Can I give them the cricket thing that crickets drink off of?  Those square orange things
http://www.petco.com/product/11817/Fluk ... FruitFlies
It says meal worms on the site. And these are supposed to be food and water. So would it be for the mealies too???


----------



## Hedgieonboard (Nov 15, 2009)

I'm not sure about those, I use carrots like Lilysmommy also. I find they hold their moisture better. If you have to use a potato sometimes you can fold a paper towel up under it and then remove both in the morning, just make sure to check for mealies that might have went into the folds. I usually offer something for night and then remove it in the morning and just do it more frequently. If the bedding is okay and it's just the frass you are wanting out you can mount a screen on a form and use it to separate. I put screen over the spot I cut out in the lid so that it's duel purpose and I can get the frass out easily. If the big pieces are messed up you can separate by hand into a clean container with new bedding, I use a plastic fork for this. It will take a little longer but saves the colony and not have to start from scratch. I've had to do it for over a thousand once and with my sifting method and plastic fork it was probably 30 minutes of work


----------



## Lilysmommy (Jan 7, 2009)

Ah, sifting is a better idea! I'll have to remember that for next time. I just clean it out when it looks like the frass is overcoming the bedding. The bin I cleaned out last night didn't really have any bedding in it since I got the whole container with mealworms, etc. in it from someone I know. So it was easiest to pick the mealies out with tweezers since all the gross stuff (dead mealies, beetles, etc.) was as big as the live mealies. It took maybe around half an hour, but I don't have more than maybe 200 mealworms in the container. The orange cricket things could probably work for mealies too, you could always try it! Carrots are just easier for me to get.


----------



## moothecow (Jun 4, 2011)

I also use carrots, just cut two one-inch pieces in half (so that I have four smaller pieces to put in the container). I put in the carrots every two days, not every day. For my container I just use an open, square tupperware container, a second one just like that for the beetles, and two smaller containers exactly like the ones you linked to for the aliens.
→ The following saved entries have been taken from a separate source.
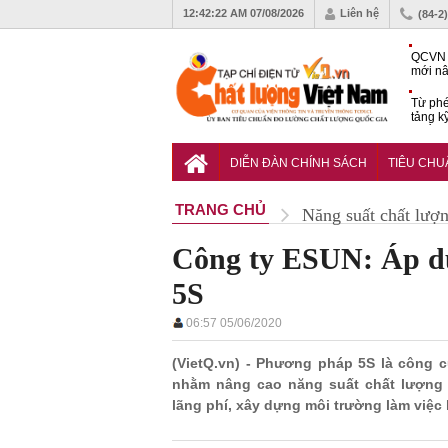
12:42:23 AM
07/08/2026
Liên hệ
(84-2
QCVN 
mới nâ
công t
Từ phé
tảng k
phẩm
Khu dâ
của quy
DIỄN ĐÀN CHÍNH SÁCH
TIÊU CH
Vĩnh 
TRANG CHỦ
Năng suất chất lượ
Công ty ESUN: Áp d
5S
06:57 05/06/2020
(VietQ.vn) - Phương pháp 5S là công 
nhằm nâng cao năng suất chất lượng 
lãng phí, xây dựng môi trường làm việc h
Also, I use just wheat bran for my bedding, not oatmeal. I stir it all up every day, generally, and once there is more frass than wheat bran, I just sift the whole thing through a sieve and pick out dead mealworms and gunky bits that don't go through the sieve with a plastic spoon. 

Oh also: I find that sometimes it looks like the carrots are gone, but if I spoon through the bedding, I will find the leftover bits burried on the bottom. I guess they get dragged down by the mealworms. Anyway, good to do that, so that leftover carrots aren't sitting in the bedding somewhere.


----------



## ShutUpAndSmile (Mar 7, 2011)

Cool  But why separate them? -curious- Is it easier to care for them or?


----------



## Lilysmommy (Jan 7, 2009)

ShutUpAndSmile said:


> Cool  But why separate them? -curious- Is it easier to care for them or?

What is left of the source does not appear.